Find the word "August" in the data below and copy each line that holds it.

▶ [SUPPLIED DATA]:
──────
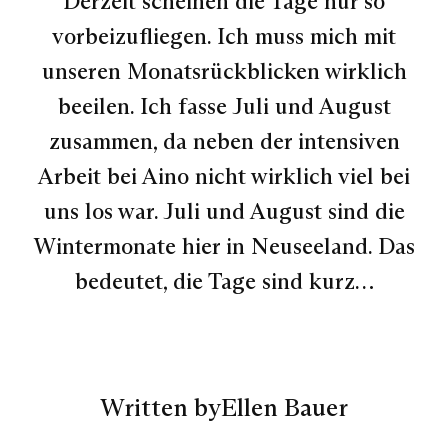
Derzeit scheinen die Tage nur so
vorbeizufliegen. Ich muss mich mit
unseren Monatsrückblicken wirklich
beeilen. Ich fasse Juli und August
zusammen, da neben der intensiven
Arbeit bei Aino nicht wirklich viel bei
uns los war. Juli und August sind die
Wintermonate hier in Neuseeland. Das
bedeutet, die Tage sind kurz…
Written by
Ellen Bauer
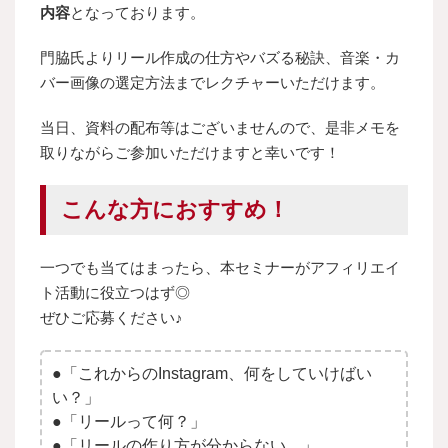
内容
となっております。
門脇氏よりリール作成の仕方やバズる秘訣、音楽・カ
バー画像の選定方法までレクチャーいただけます。
当日、資料の配布等はございませんので、
是非メモを
取りながらご参加いただけますと幸いです！
こんな方におすすめ！
一つでも当てはまったら、本セミナーがアフィリエイ
ト活動に役立つはず◎
ぜひご応募ください♪
●「これからのInstagram、何をしていけばい
い？」
●「リールって何？」
●「リールの作り方が分からない…」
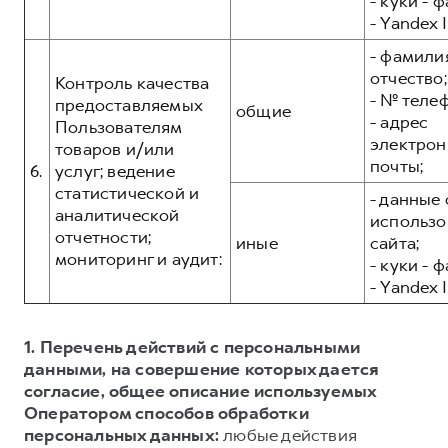
- куки - 
- Yandex I
- фамилия
отчество;
Контроль качества
- № теле
предоставляемых
общие
- адрес
Пользователям
электрон
товаров и/или
почты;
6.
услуг; ведение
статистической и
- данные 
аналитической
использо
отчетности;
иные
сайта;
мониторинг и аудит:
- куки - 
- Yandex I
1. Перечень действий с персональными
данными, на совершение которых дается
согласие, общее описание используемых
Оператором способов обработки
персональных данных:
любые действия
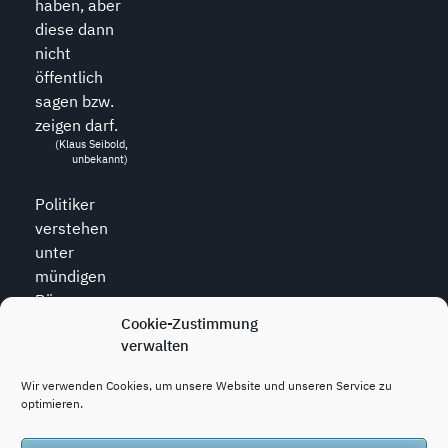
haben, aber
diese dann
nicht
öffentlich
sagen bzw.
zeigen darf.
(Klaus Seibold,
unbekannt)
Politiker
verstehen
unter
mündigen
Bürgern
Cookie-Zustimmung
diejenigen,
verwalten
die zu allem
den Mund
Wir verwenden Cookies, um unsere Website und unseren Service zu
halten.
optimieren.
(Wolfram
Weidner, *1925,
dt. Journalist)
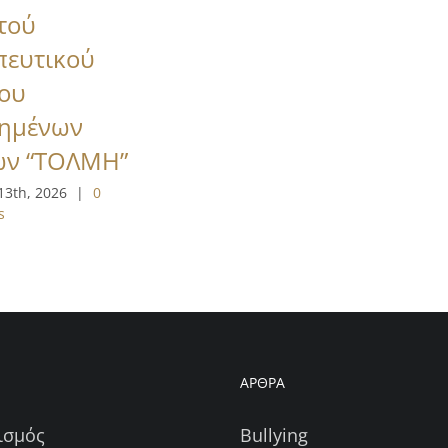
τού
πευτικού
ου
τημένων
ων “ΤΟΛΜΗ”
13th, 2026
|
0
s
Η
ΑΡΘΡΑ
ισμός
Bullying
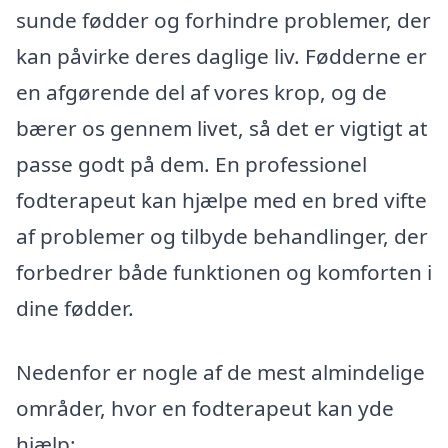
sunde fødder og forhindre problemer, der
kan påvirke deres daglige liv. Fødderne er
en afgørende del af vores krop, og de
bærer os gennem livet, så det er vigtigt at
passe godt på dem. En professionel
fodterapeut kan hjælpe med en bred vifte
af problemer og tilbyde behandlinger, der
forbedrer både funktionen og komforten i
dine fødder.
Nedenfor er nogle af de mest almindelige
områder, hvor en fodterapeut kan yde
hjælp:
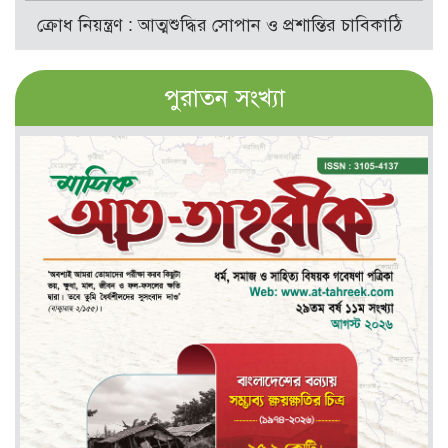
ক্রোধ নিয়ন্ত্রণ : আত্মশুদ্ধির সোপান ও প্রশান্তির চাবিকাঠি
পুরাতন সংখ্যা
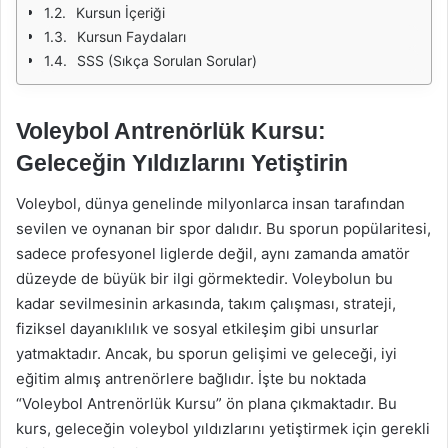
Kursun İçeriği
Kursun Faydaları
SSS (Sıkça Sorulan Sorular)
Voleybol Antrenörlük Kursu:
Geleceğin Yıldızlarını Yetiştirin
Voleybol, dünya genelinde milyonlarca insan tarafından
sevilen ve oynanan bir spor dalıdır. Bu sporun popülaritesi,
sadece profesyonel liglerde değil, aynı zamanda amatör
düzeyde de büyük bir ilgi görmektedir. Voleybolun bu
kadar sevilmesinin arkasında, takım çalışması, strateji,
fiziksel dayanıklılık ve sosyal etkileşim gibi unsurlar
yatmaktadır. Ancak, bu sporun gelişimi ve geleceği, iyi
eğitim almış antrenörlere bağlıdır. İşte bu noktada
“Voleybol Antrenörlük Kursu” ön plana çıkmaktadır. Bu
kurs, geleceğin voleybol yıldızlarını yetiştirmek için gerekli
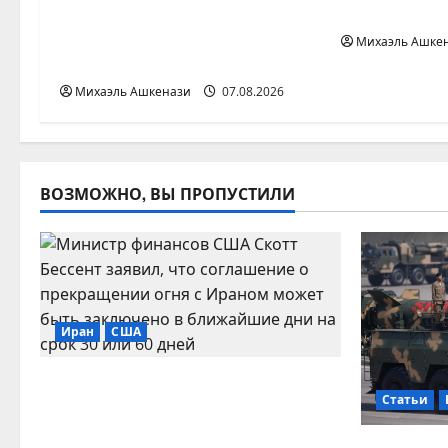
п
соглашения о
из-за упом
прекращении огня с
и
Михаэль Ашке
Ираном в ближайшие дни
с
Михаэль Ашкенази
07.08.2026
и
ВОЗМОЖНО, ВЫ ПРОПУСТИЛИ
Иран
США
США допустили заключение
Статьи
нового соглашения о
прекращении огня с Ираном в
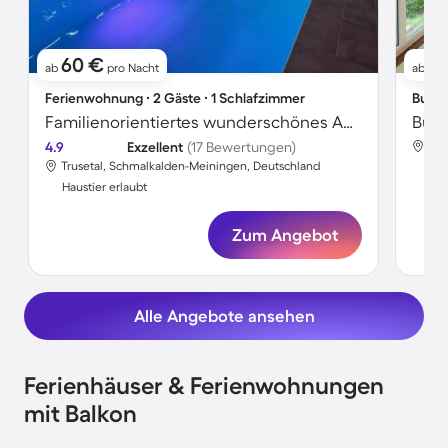
60 €
11
ab
pro Nacht
ab
Ferienwohnung ∙ 2 Gäste ∙ 1 Schlafzimmer
Bunga
Familienorientiertes wunderschönes Apartment mit Grill, Terrasse und Garten | Naturblick | Hunde erlaubt
4.9
Exzellent
(17 Bewertungen)
Tru
Trusetal, Schmalkalden-Meiningen, Deutschland
Hau
Haustier erlaubt
Zum Angebot
Alle Angebote ansehen
Ferienhäuser & Ferienwohnungen
mit Balkon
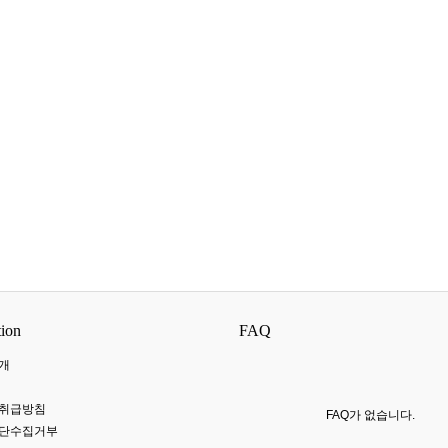
tion
FAQ
개
 취급방침
FAQ가 없습니다.
무단수집거부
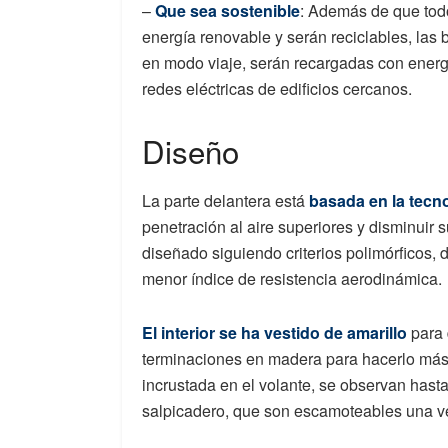
–
Que sea sostenible
: Además de que tod
energía renovable y serán reciclables, las
en modo viaje, serán recargadas con energí
redes eléctricas de edificios cercanos.
Diseño
La parte delantera está
basada en la tecn
penetración al aire superiores y disminuir 
diseñado siguiendo criterios polimórficos,
menor índice de resistencia aerodinámica.
El interior se ha vestido de amarillo
para 
terminaciones en madera para hacerlo más 
incrustada en el volante, se observan hasta
salpicadero, que son escamoteables una ve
──────
▶ [SOLUTION FOR THIS PROBLEM]:
beeilen. Ich fasse Juli und August
uns los war. Juli und August sind die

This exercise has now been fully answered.